My DF I strongly suspect has NPD which makes him difficult to be around. Sometimes he can be friendly but other times he just switches. I find it really damaging to my self-esteem because sometimes the smallest thing I do or say will make him reply in a horrible tone and it makes me feel like I can never say or do the right thing. To give an example, yesterday I asked him if the plate on the side in the kitchen was his as I was loading the dishwasher and didn't want to load a plate that he was using and he snapped back "Yes. It's my plate. In my kitchen. Is that ok with you?" in a really sarcastic voice. This kind of thing happens all the time and the example I gave is a relatively minor one. However it makes me feel like I am constantly doing something wrong and I think it is one of the reasons that I am really shy and reserved as a person.
Aside from that I just feel like the dynamic is not quite right. Nobody speaks to each other apart from passing comments if you happen to be in the kitchen with them, for example. We never sit together as a family and everyone is always alone in separate rooms. I go and sit in the living room or conservatory to make conversation or see if anyone wants to watch a film with me or something and either nobody is in there because they are all in their bedrooms or the study or they mumble an answer whilst on their phone. Please don't misunderstand my expectations; I don't expect to walk into a room and for them to drop everything and entertain me. I understand that people need and deserve time alone.
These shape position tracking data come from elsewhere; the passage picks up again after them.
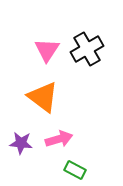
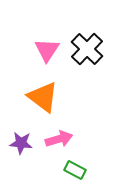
black cross: rotated 16 degrees counterclockwise
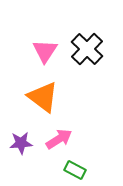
pink triangle: moved 2 px left, 1 px down
pink arrow: rotated 16 degrees counterclockwise
purple star: rotated 10 degrees counterclockwise
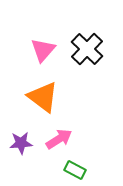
pink triangle: moved 2 px left, 1 px up; rotated 8 degrees clockwise
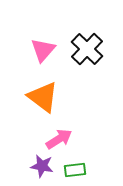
purple star: moved 21 px right, 23 px down; rotated 15 degrees clockwise
green rectangle: rotated 35 degrees counterclockwise
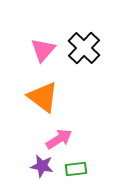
black cross: moved 3 px left, 1 px up
green rectangle: moved 1 px right, 1 px up
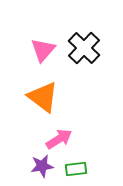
purple star: rotated 20 degrees counterclockwise
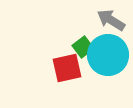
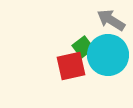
red square: moved 4 px right, 2 px up
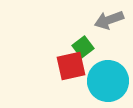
gray arrow: moved 2 px left; rotated 52 degrees counterclockwise
cyan circle: moved 26 px down
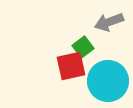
gray arrow: moved 2 px down
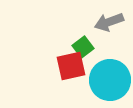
cyan circle: moved 2 px right, 1 px up
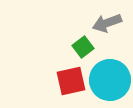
gray arrow: moved 2 px left, 1 px down
red square: moved 15 px down
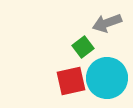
cyan circle: moved 3 px left, 2 px up
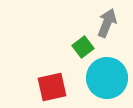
gray arrow: rotated 132 degrees clockwise
red square: moved 19 px left, 6 px down
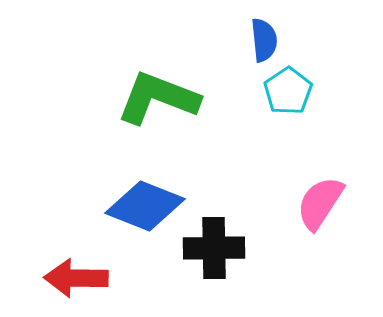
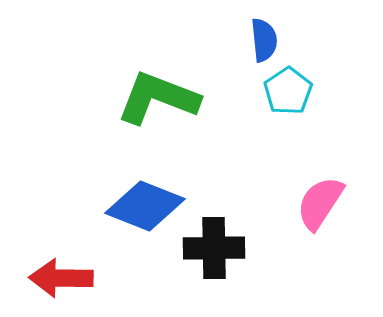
red arrow: moved 15 px left
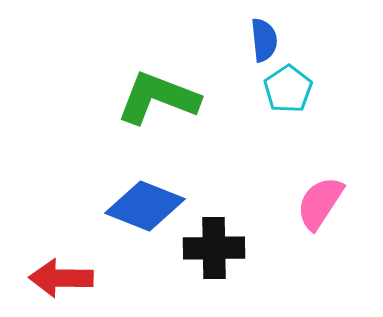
cyan pentagon: moved 2 px up
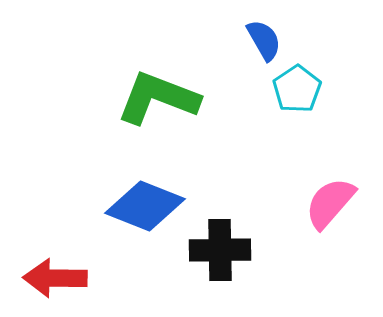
blue semicircle: rotated 24 degrees counterclockwise
cyan pentagon: moved 9 px right
pink semicircle: moved 10 px right; rotated 8 degrees clockwise
black cross: moved 6 px right, 2 px down
red arrow: moved 6 px left
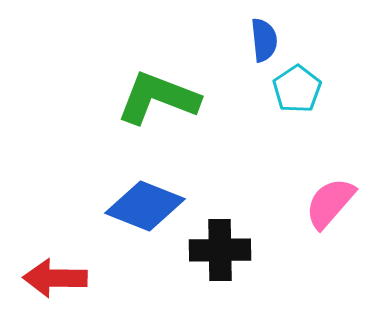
blue semicircle: rotated 24 degrees clockwise
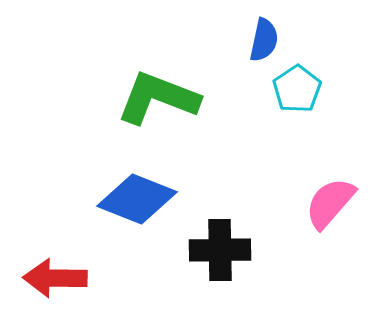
blue semicircle: rotated 18 degrees clockwise
blue diamond: moved 8 px left, 7 px up
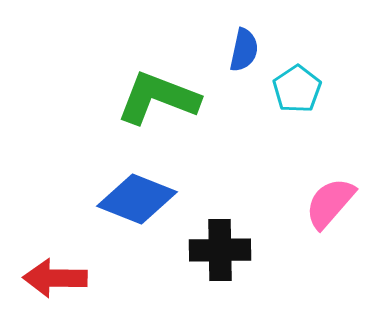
blue semicircle: moved 20 px left, 10 px down
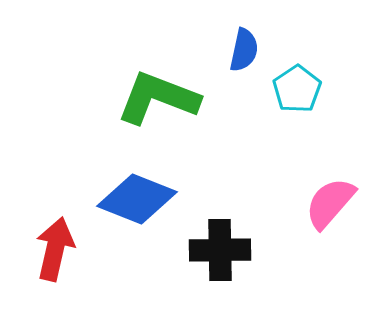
red arrow: moved 29 px up; rotated 102 degrees clockwise
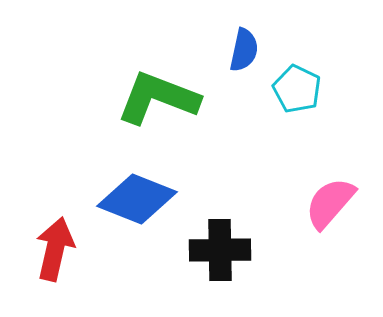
cyan pentagon: rotated 12 degrees counterclockwise
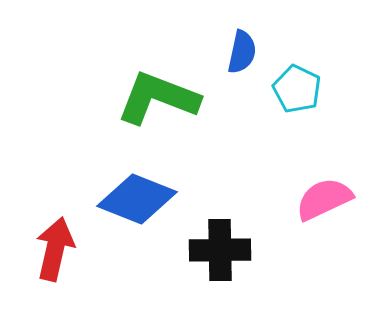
blue semicircle: moved 2 px left, 2 px down
pink semicircle: moved 6 px left, 4 px up; rotated 24 degrees clockwise
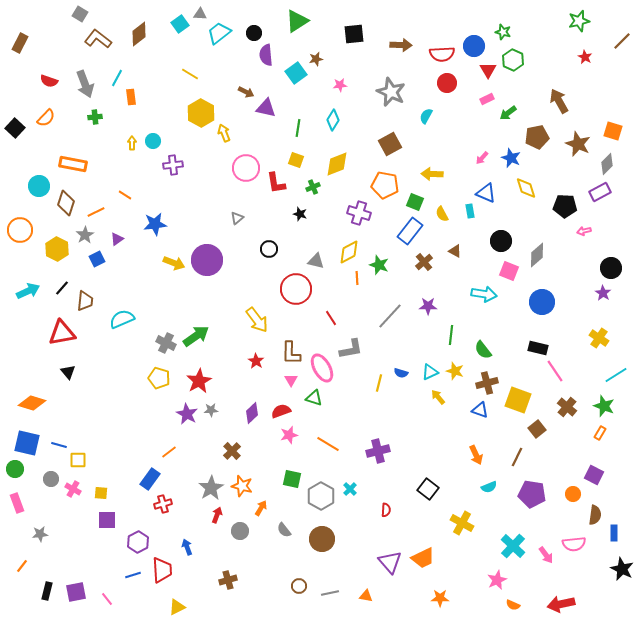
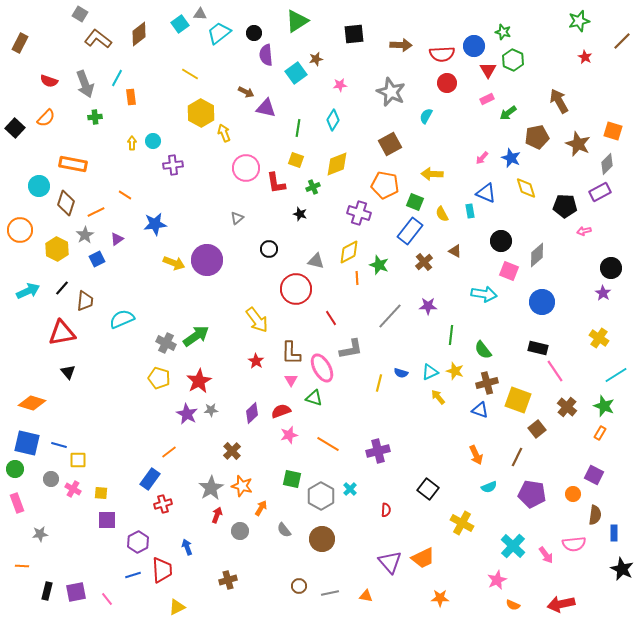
orange line at (22, 566): rotated 56 degrees clockwise
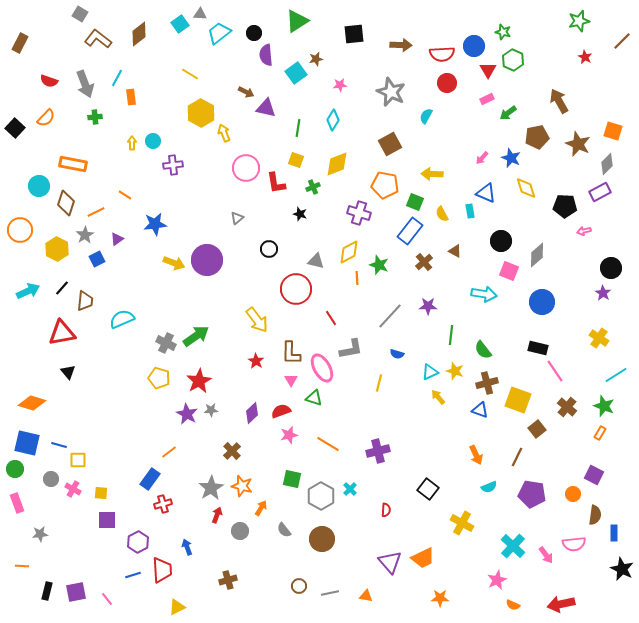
blue semicircle at (401, 373): moved 4 px left, 19 px up
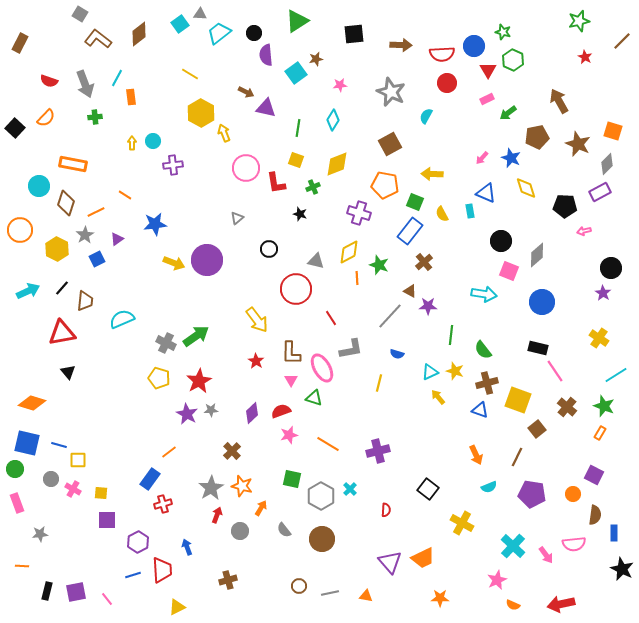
brown triangle at (455, 251): moved 45 px left, 40 px down
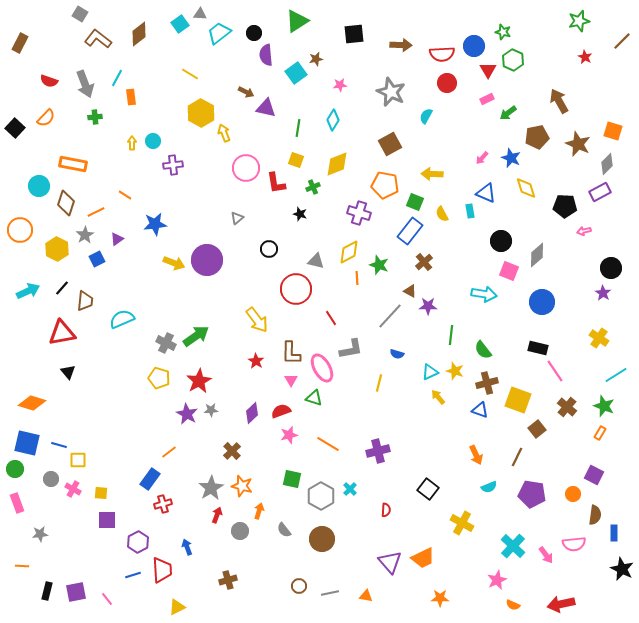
orange arrow at (261, 508): moved 2 px left, 3 px down; rotated 14 degrees counterclockwise
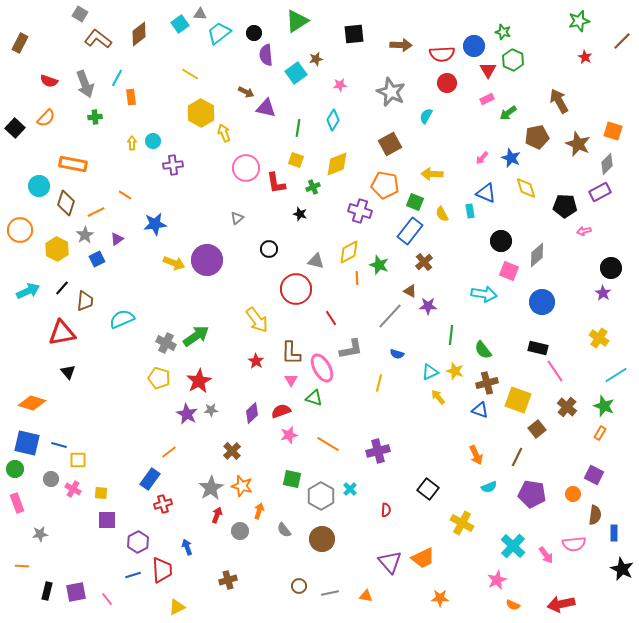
purple cross at (359, 213): moved 1 px right, 2 px up
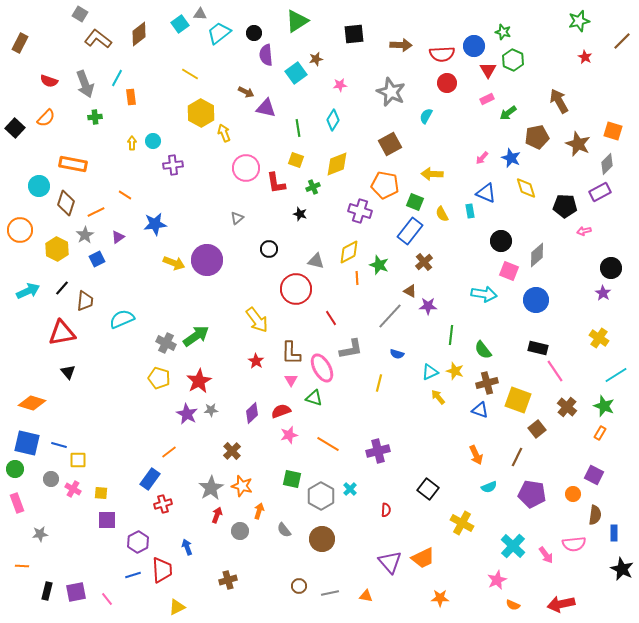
green line at (298, 128): rotated 18 degrees counterclockwise
purple triangle at (117, 239): moved 1 px right, 2 px up
blue circle at (542, 302): moved 6 px left, 2 px up
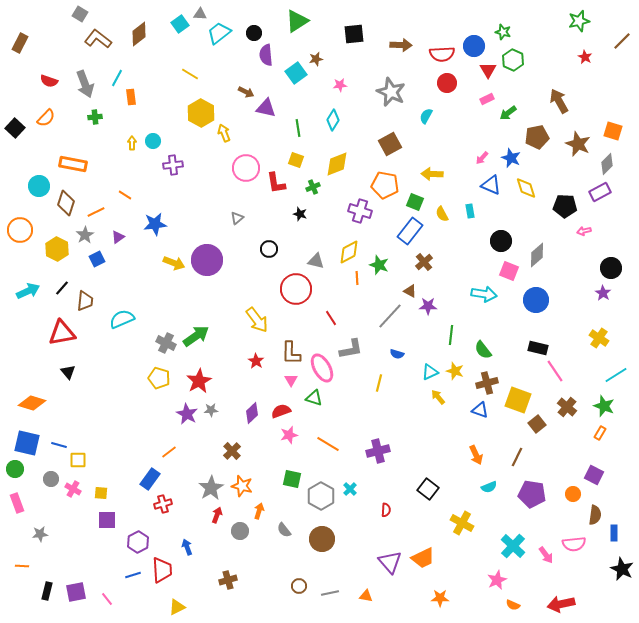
blue triangle at (486, 193): moved 5 px right, 8 px up
brown square at (537, 429): moved 5 px up
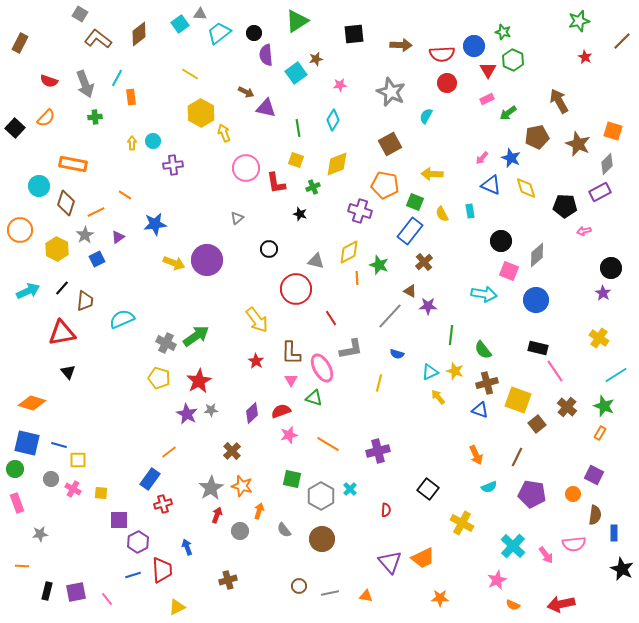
purple square at (107, 520): moved 12 px right
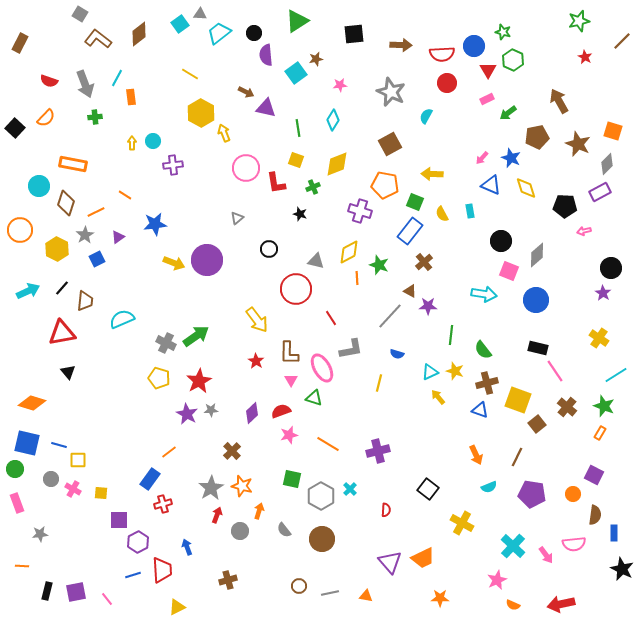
brown L-shape at (291, 353): moved 2 px left
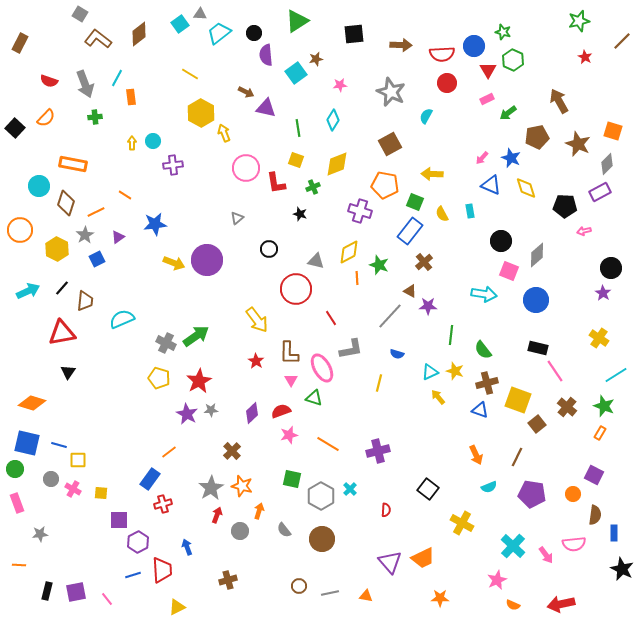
black triangle at (68, 372): rotated 14 degrees clockwise
orange line at (22, 566): moved 3 px left, 1 px up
I just feel sad that there are never any conversations, never any meals together, no family BBQs, etc. I had a birthday during lockdown and just spent the day sitting in the living room alone. In contrast when it was my sister's birthday a few weeks later I made sure she had a special day and baked a birthday cake and ordered us her favourite takeaway and made it as best as I could given the circumstances of lockdown. I know I am an adult so birthdays are not a big deal but I just feel like it really makes me feel quite unloved in my family. Another example is when I graduated nobody wanted to go for a meal to celebrate so it was just me and my DM (I am grateful that my DM took me for a meal, I don't mean to sound ungrateful I just wish more of my family would have attended).
Sometimes I feel like everyone else in my family is coasting along and I am the only one truly present? I feel like I am not seen or heard. But when I am heard I am criticised or somehow manage to upset someone (usually my DF).